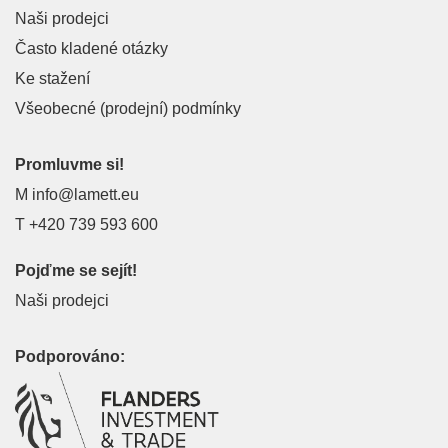
Naši prodejci
Často kladené otázky
Ke stažení
Všeobecné (prodejní) podmínky
Promluvme si!
M
info@lamett.eu
T
+420 739 593 600
Pojďme se sejít!
Naši prodejci
Podporováno:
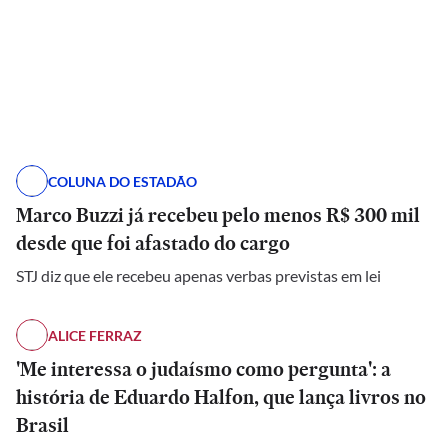
COLUNA DO ESTADÃO
Marco Buzzi já recebeu pelo menos R$ 300 mil
desde que foi afastado do cargo
STJ diz que ele recebeu apenas verbas previstas em lei
ALICE FERRAZ
'Me interessa o judaísmo como pergunta': a
história de Eduardo Halfon, que lança livros no
Brasil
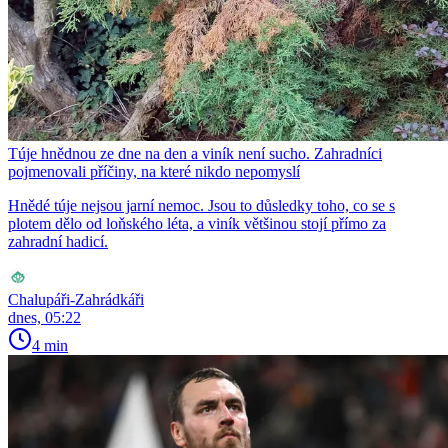
Túje hnědnou ze dne na den a viník není sucho. Zahradníci
pojmenovali příčiny, na které nikdo nepomyslí
Hnědé túje nejsou jarní nemoc. Jsou to důsledky toho, co se s
plotem dělo od loňského léta, a viník většinou stojí přímo za
zahradní hadicí.
Chalupáři-Zahrádkáři
dnes, 05:22
4 min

How to complete this task:
Search the data for "recebeu". Copy each line that has it.

Result below:
Marco Buzzi já recebeu pelo menos R$ 300 mil
STJ diz que ele recebeu apenas verbas previstas em lei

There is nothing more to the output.